As specified in Method 0050, two impinger reagents are used to separate and trap HCl and Cl2 from the gas stream. Acidic and alkaline absorbing solutions collect gaseous HCl and Cl2, respectively. In the acidified water absorbing solution (i.e., 0.1 N H2SO4), the HCl gas is soluble and forms chloride ions by the following equation:
HCl + H2O = H3O+ + Cl-
The Cl2 gas present in the emissions has a very low solubility in acidified water and
passes through to the alkaline absorbing solution where it undergoes hydrolysis to form a proton (H+), Cl-, and hypochlorous acid (HClO) by the following reaction:
H2O + Cl2 = H+ + Cl- + HClO
As you recall, sodium thiosulfate solution is added to the contents of the recovered alkaline absorbing solution ( e.g., 0.1 N NaOH) to stabalize the ClO- and removes the possibility of partial reduction of ClO- to Cl- and the resulting high bias to the results.
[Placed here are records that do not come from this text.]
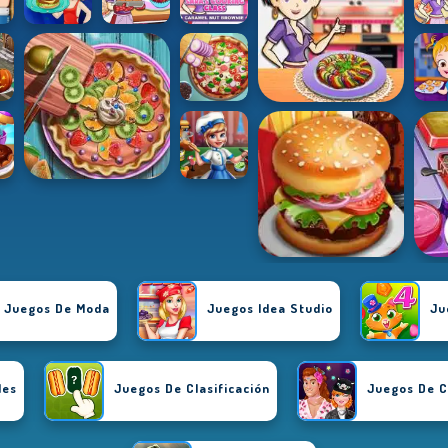
Juegos De Moda
Juegos Idea Studio
Ju
les
Juegos De Clasificación
Juegos De 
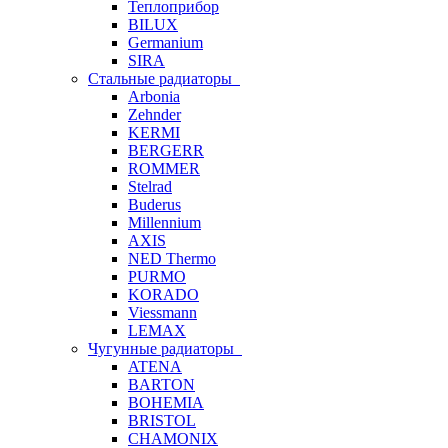
Теплоприбор
BILUX
Germanium
SIRA
Стальные радиаторы
Arbonia
Zehnder
KERMI
BERGERR
ROMMER
Stelrad
Buderus
Millennium
AXIS
NED Thermo
PURMO
KORADO
Viessmann
LEMAX
Чугунные радиаторы
ATENA
BARTON
BOHEMIA
BRISTOL
CHAMONIX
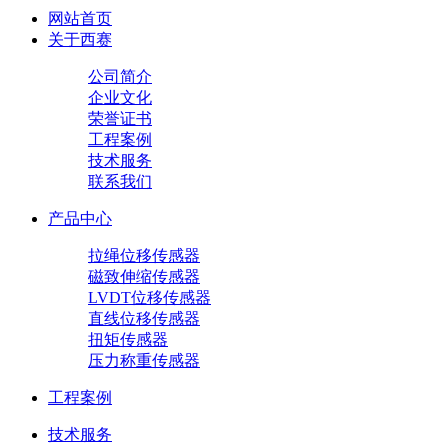
网站首页
关于西赛
公司简介
企业文化
荣誉证书
工程案例
技术服务
联系我们
产品中心
拉绳位移传感器
磁致伸缩传感器
LVDT位移传感器
直线位移传感器
扭矩传感器
压力称重传感器
工程案例
技术服务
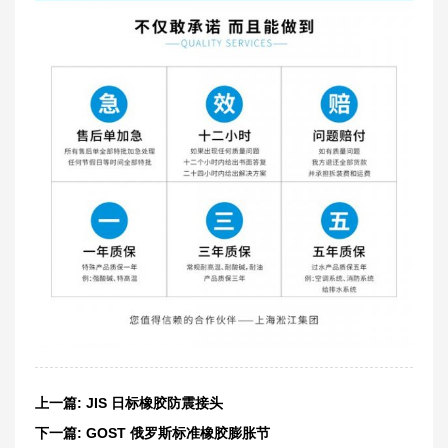
上一篇:
JIS 日标橡胶防震接头
下一篇:
GOST 俄罗斯标准橡胶膨胀节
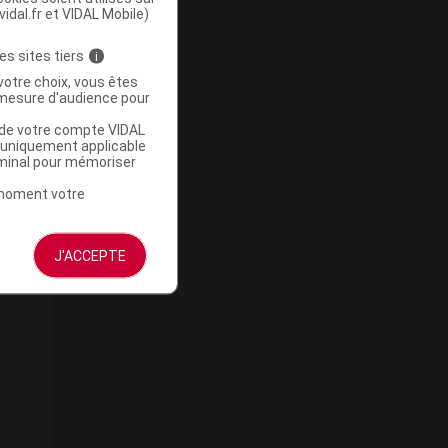
vidal.fr et VIDAL Mobile)
es sites tiers
i
votre choix, vous êtes
mesure d'audience pour
u de votre compte VIDAL
a uniquement applicable
rminal pour mémoriser
t moment votre
J'ACCEPTE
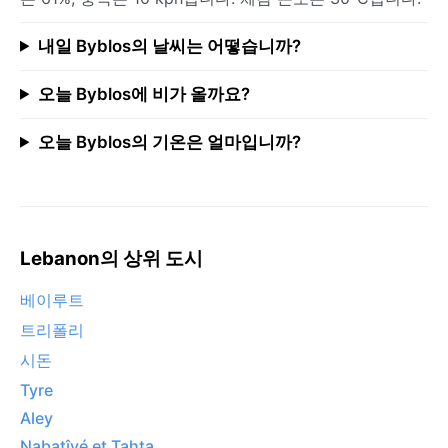
내일 Byblos의 날씨는 어떻습니까?
오늘 Byblos에 비가 올까요?
오늘 Byblos의 기온은 얼마입니까?
Lebanon의 상위 도시
베이루트
트리폴리
시돈
Tyre
Aley
Nabatîyé et Tahta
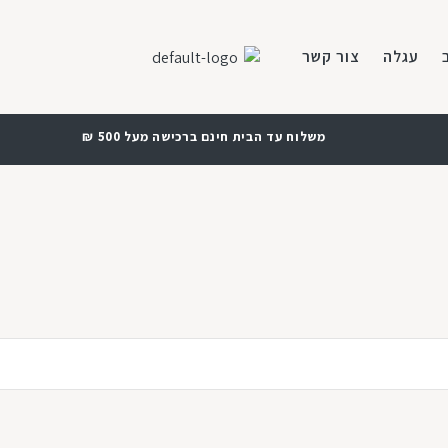
עגלה
צור קשר
משלוח עד הבית חינם ברכישה מעל 500 ₪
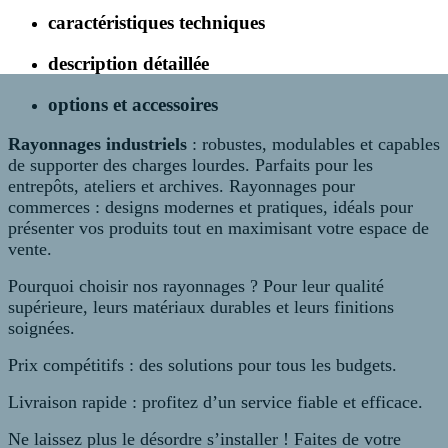
caractéristiques techniques
description détaillée
options et accessoires
Rayonnages industriels
: robustes, modulables et capables
de supporter des charges lourdes. Parfaits pour les
entrepôts, ateliers et archives. Rayonnages pour
commerces : designs modernes et pratiques, idéals pour
présenter vos produits tout en maximisant votre espace de
vente.
Pourquoi choisir nos rayonnages ? Pour leur qualité
supérieure, leurs matériaux durables et leurs finitions
soignées.
Prix compétitifs : des solutions pour tous les budgets.
Livraison rapide : profitez d’un service fiable et efficace.
Ne laissez plus le désordre s’installer ! Faites de votre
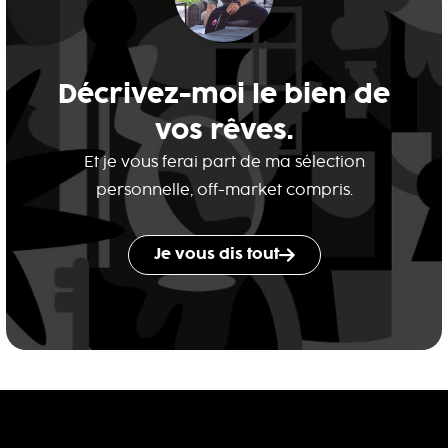
Décrivez-moi le bien de
vos rêves.
Et je vous ferai part de ma sélection
personnelle, off-market compris.
Je vous dis tout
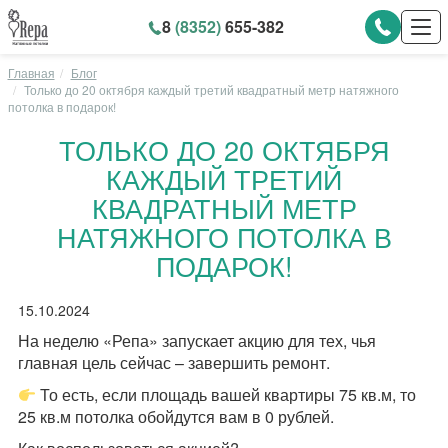
8
(8352)
655-382
Главная
Блог
Только до 20 октября каждый третий квадратный метр натяжного
потолка в подарок!
ТОЛЬКО ДО 20 ОКТЯБРЯ
КАЖДЫЙ ТРЕТИЙ
КВАДРАТНЫЙ МЕТР
НАТЯЖНОГО ПОТОЛКА В
ПОДАРОК!
15.10.2024
На неделю «Репа» запускает акцию для тех, чья
главная цель сейчас – завершить ремонт.
То есть, если площадь вашей квартиры 75 кв.м, то
25 кв.м потолка обойдутся вам в 0 рублей.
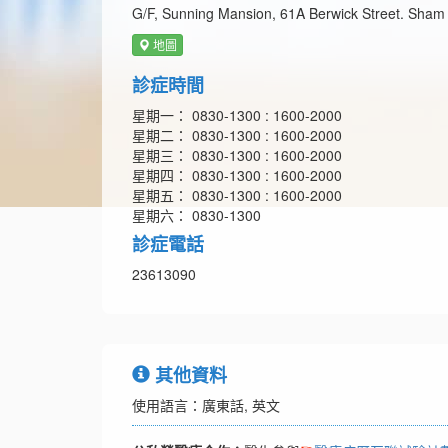
G/F, Sunning Mansion, 61A Berwick Street. Sham
地圖
診症時間
星期一： 0830-1300 : 1600-2000
星期二： 0830-1300 : 1600-2000
星期三： 0830-1300 : 1600-2000
星期四： 0830-1300 : 1600-2000
星期五： 0830-1300 : 1600-2000
星期六： 0830-1300
診症電話
23613090
其他資料
使用語言：廣東話, 英文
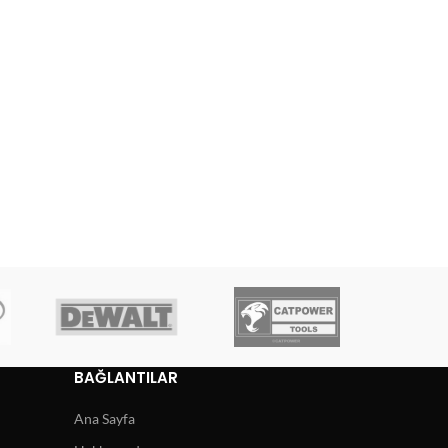
BAĞLANTILAR
Ana Sayfa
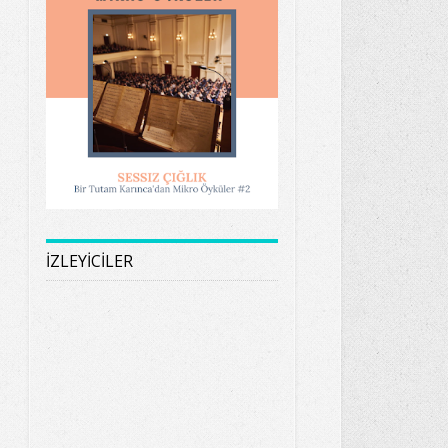
İZLEYİCİLER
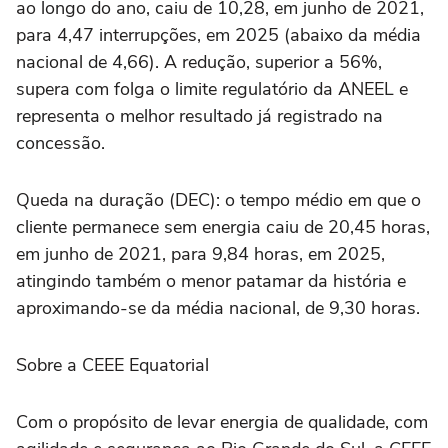
ao longo do ano, caiu de 10,28, em junho de 2021,
para 4,47 interrupções, em 2025 (abaixo da média
nacional de 4,66). A redução, superior a 56%,
supera com folga o limite regulatório da ANEEL e
representa o melhor resultado já registrado na
concessão.
Queda na duração (DEC): o tempo médio em que o
cliente permanece sem energia caiu de 20,45 horas,
em junho de 2021, para 9,84 horas, em 2025,
atingindo também o menor patamar da história e
aproximando-se da média nacional, de 9,30 horas.
Sobre a CEEE Equatorial
Com o propósito de levar energia de qualidade, com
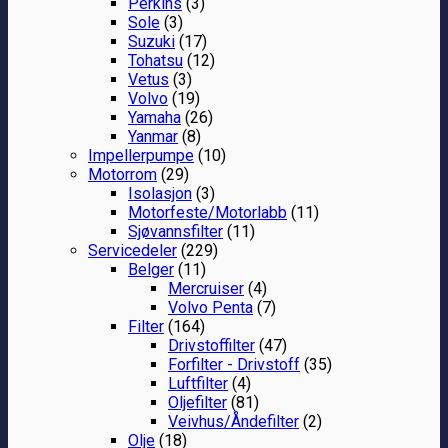
Perkins
(3)
Sole
(3)
Suzuki
(17)
Tohatsu
(12)
Vetus
(3)
Volvo
(19)
Yamaha
(26)
Yanmar
(8)
Impellerpumpe
(10)
Motorrom
(29)
Isolasjon
(3)
Motorfeste/Motorlabb
(11)
Sjøvannsfilter
(11)
Servicedeler
(229)
Belger
(11)
Mercruiser
(4)
Volvo Penta
(7)
Filter
(164)
Drivstoffilter
(47)
Forfilter - Drivstoff
(35)
Luftfilter
(4)
Oljefilter
(81)
Veivhus/Åndefilter
(2)
Olje
(18)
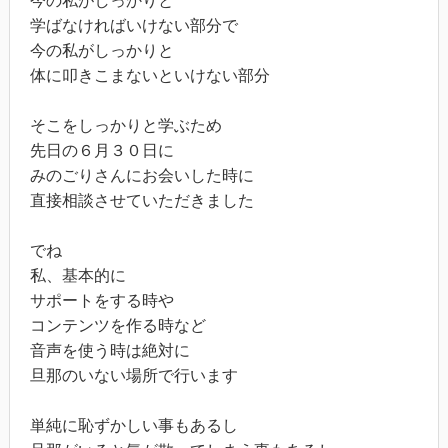
今の私がしっかりと
学ばなければいけない部分で
今の私がしっかりと
体に叩きこまないといけない部分
そこをしっかりと学ぶため
先日の６月３０日に
みのごりさんにお会いした時に
直接相談させていただきました
でね
私、基本的に
サポートをする時や
コンテンツを作る時など
音声を使う時は絶対に
旦那のいない場所で行います
単純に恥ずかしい事もあるし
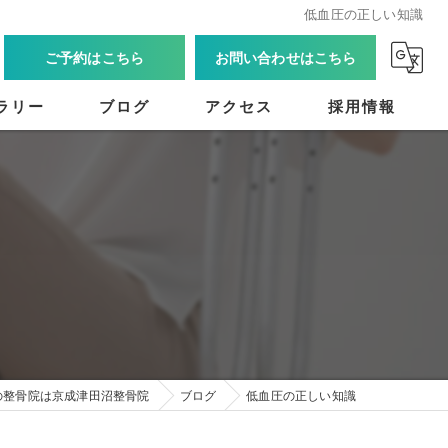
低血圧の正しい知識
ご予約はこちら
お問い合わせはこちら
ラリー
ブログ
アクセス
採用情報
の整骨院は京成津田沼整骨院
ブログ
低血圧の正しい知識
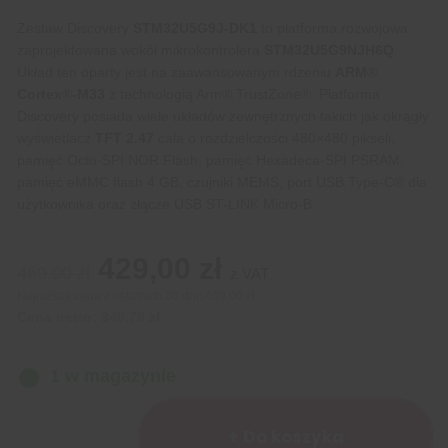
Zestaw Discovery
STM32U5G9J-DK1
to platforma rozwojowa
zaprojektowana wokół mikrokontrolera
STM32U5G9NJH6Q
.
Układ ten oparty jest na zaawansowanym rdzeniu
ARM®
Cortex®-M33
z technologią Arm® TrustZone®. Platforma
Discovery posiada wiele układów zewnętrznych takich jak okrągły
wyświetlacz
TFT 2.47
cala o rozdzielczości 480×480 pikseli,
pamięć Octo-SPI NOR Flash, pamięć Hexadeca-SPI PSRAM,
pamięć eMMC flash 4 GB, czujniki MEMS, port USB Type-C® dla
użytkownika oraz złącze USB ST-LINK Micro-B.
Pierwotna
Aktualna
429,00
zł
469,00
zł
z VAT
cena
cena
Najniższa cena z ostatnich 30 dni:
469,00 zł
wynosiła:
wynosi:
Cena netto:
348,78
zł
469,00 zł.
429,00 zł.
1 w magazynie
ilość
STM32U5G9J-
+ Do koszyka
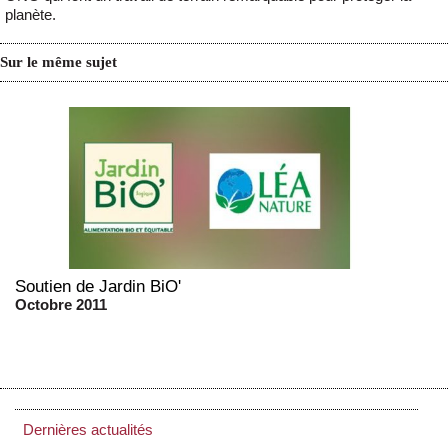
planète.
Sur le même sujet
Soutien de Jardin BiO'
Octobre 2011
Dernières actualités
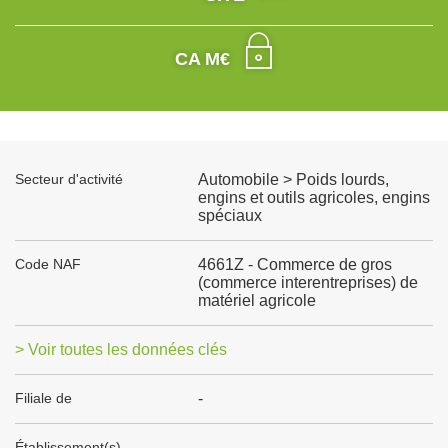
CA M€
Secteur d'activité
Automobile > Poids lourds,
engins et outils agricoles, engins
spéciaux
Code NAF
4661Z - Commerce de gros
(commerce interentreprises) de
matériel agricole
> Voir toutes les données clés
Filiale de
-
Établissement(s)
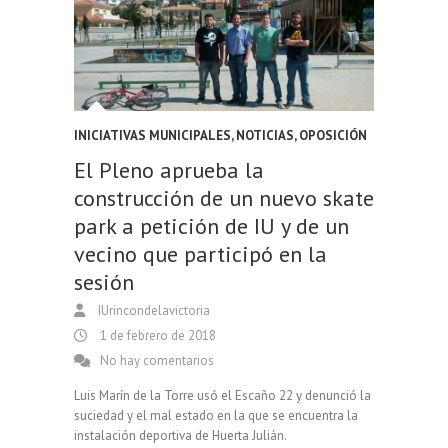
INICIATIVAS MUNICIPALES
,
NOTICIAS
,
OPOSICIÓN
El Pleno aprueba la
construcción de un nuevo skate
park a petición de IU y de un
vecino que participó en la
sesión
IUrincondelavictoria
1 de febrero de 2018
No hay comentarios
Luis Marín de la Torre usó el Escaño 22 y denunció la
suciedad y el mal estado en la que se encuentra la
instalación deportiva de Huerta Julián.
The resulting Cl- ions in the separate solutions are measured by ion chromatography by SW-846, Method 9057. Those Cl- ions found in the acidified impingers are related to the HCl emissions and those in the alkaline impingers are related to the CL2 emissions. Thus, through the selection of absorbing solutions and solubilities, we are able to differentiate between HCl and Cl2.
To use only a base wouldn’t allow us the ability to speciate and we would also have to change our analytical finish because of the many possbile reactions in the base impinger with absorbing HCl along with Cl2.